4) carrying out salient region division on the medical image with the digital watermark through a threshold, carrying out lossless coding compression processing on the salient region, and carrying out lossy coding compression processing on the non-salient region; therefore, high-quality transmission or priority transmission management is carried out on the salient region, and the purpose of protecting important information in the medical image is achieved.
The following describes embodiments of the present invention through an algorithmic experiment and tests of the inventive treatment method. The hardware test environment of the algorithm of the invention is as follows: inter (R) core (TM) i7-6700K CPU, software python 3.5, test environment PyTorch 1.0; the contrast method is a medical image management method based on GF, a medical image management method based on Faster-rcnn and a medical image management method based on DE-LP.
In the algorithmic experiments described in the present invention, the data sets were medical images of 5000 different patients from three hospitals. In the experiment, medical image data is input into the medical image management method, and the accuracy of medical image fusion is used as an evaluation index of feasibility of the method.

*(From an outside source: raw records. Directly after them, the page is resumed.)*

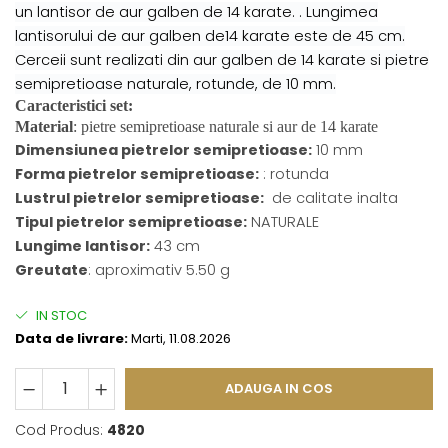
un lantisor de aur galben de 14 karate. . Lungimea
lantisorului de aur galben de14 karate este de 45 cm.
Cerceii sunt realizati din aur galben de 14 karate si pietre
semipretioase naturale, rotunde, de 10 mm.
Caracteristici set:
Material
: pietre semipretioase naturale si aur de 14 karate
Dimensiunea pietrelor semipretioase
:
10 mm
Forma pietrelor semipretioase
:
: rotunda
Lustrul pietrelor semipretioase
:
de calitate inalta
Tipul pietrelor semipretioase
:
NATURALE
Lungime lantisor:
43 cm
Greutate
: aproximativ 5.50 g
IN STOC
Data de livrare:
Marti, 11.08.2026
ADAUGA IN COS
Cod Produs:
4820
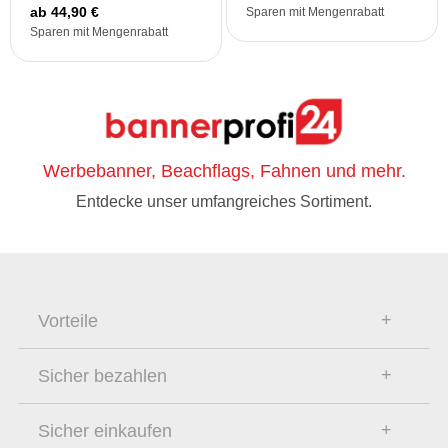
ab 44,90 €
Sparen mit Mengenrabatt
Sparen mit Mengenrabatt
Werbebanner, Beachflags, Fahnen und mehr.
Entdecke unser umfangreiches Sortiment.
Vorteile
Sicher bezahlen
Sicher einkaufen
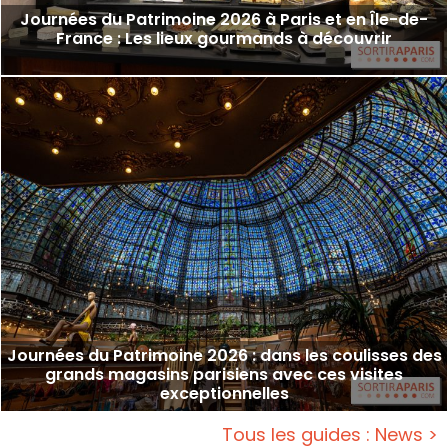
Journées du Patrimoine 2026 à Paris et en Île-de-
France : Les lieux gourmands à découvrir
Journées du Patrimoine 2026 : dans les coulisses des
grands magasins parisiens avec ces visites
exceptionnelles
Tous les guides : News >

According to the experimental result, the medical image fusion accuracy of the medical image management method based on GF is 73.63%, the medical image fusion accuracy of the medical image management method based on Faster-rcnn is 77.88%, the medical image fusion accuracy of the medical image management method based on DE-LP is 82.19%, and the medical image fusion accuracy of the method is 84.62%.
The invention also provides a medical image acquisition management system. Fig. 2 is a schematic diagram of an internal structure of a medical image acquisition management system according to an embodiment of the present invention.
In the present embodiment, the medical image acquisition management system 1 includes at least a medical image acquisition device 11, a medical image processor 12, a medical image acquisition management device 13, a communication bus 14, and a network interface 15.
The medical image acquiring apparatus 11 may be a PC (Personal Computer), a terminal device such as a smart phone, a tablet Computer, or a mobile Computer, or may be a server.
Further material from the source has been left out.